Almanya’nın o zamanlardaki tipik politikası olarak genç, dinamik çalışkan gençleri buraya getirip çalıştırmaktı. Bir süre sonrada geri göndermek. Ancak bu böyle olmamış. Önce aileleri, akrabalarını tanıdıklarını çalıştıkları işyeri ve firmalar üzerinden Almanya’ya getirmişler. Bu arada yaptığımız söyleşilerde özellikle buraya ilk gelen generasyon çok önemli bir şey dikkatimizi çekti. Buraya yaşadıkları yere bağlılıkları. Bunun da “Ailem nerede ise benim evimde orası” düşüncesinden kaynaklandığını düşünüyorum. Bu kadınlarda daha yoğun olarak görülürken erkeklerinde bu düşünceye sahip olduğunuda farkettik. Ulaştığımız önemli noktalardan biriside yıllardır burada yaşayanların “Benim hikayemle, yaşadıklarımla birileri ilgileniyor” demeleri oldu.
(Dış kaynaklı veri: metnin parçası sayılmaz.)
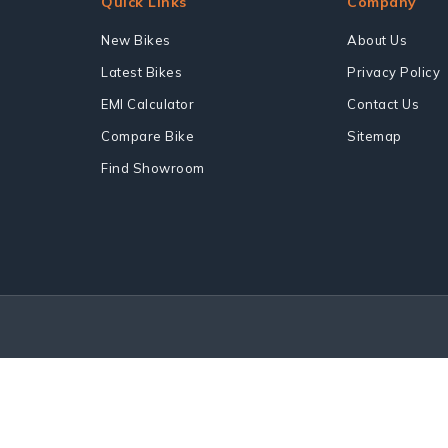
Quick Links
Company
New Bikes
About Us
Latest Bikes
Privacy Policy
EMI Calculator
Contact Us
Compare Bike
Sitemap
Find Showroom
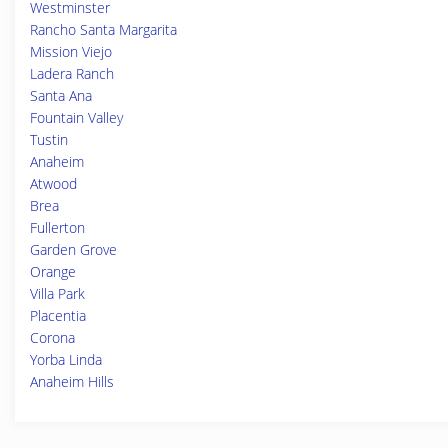
Westminster
Rancho Santa Margarita
Mission Viejo
Ladera Ranch
Santa Ana
Fountain Valley
Tustin
Anaheim
Atwood
Brea
Fullerton
Garden Grove
Orange
Villa Park
Placentia
Corona
Yorba Linda
Anaheim Hills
Türklerin Almanya’ya bakışı nasılmış o zamanlar?
Biraz düşünmeliyim. Aslında biraz karışık bir durum. Bir taraftan buraya geldiklerinde onları bir fabrikaya ya da bir inşaata yani ihtiyaç duyulan yere yerleştirilmişler. Bu insanların kendilerine ilk sordukları soru da “Ben neredeyim?” olmuş. Örneğin biri hikayesinde buraya geldikten sonra kendisinin yakınlarda bir şehre gönderildiğini ve burada kaldığı bir yıl boyunca tam olarak nerde olduğunu bilmediğini anlattı. Tam bir yıl sonra ilk Türkle karşılaştığını söyledi. Almanya’ya gelip tren istasyonunda trenden inenler “ Ne kadar güzelmiş ne kadar temiz bir ülke” diye düşünmüşler. Her şey ne kadar düzenli demişler. Ama Reutlingen’in tren istasyonundaki ilk izlenimleriyle çalışmaya başladıktan sonra ki izlenimleri farklı olmuş. Onlara yönelttiğimiz sorularda Almanya’ya bakış acıları öğrenmeye çalıştık. Burası bir kısmının ikinci vatanı bir kısmının da yeni vatanı olmuş.

Haberle ilgili daha fazlası:

BAKMADAN GEÇME!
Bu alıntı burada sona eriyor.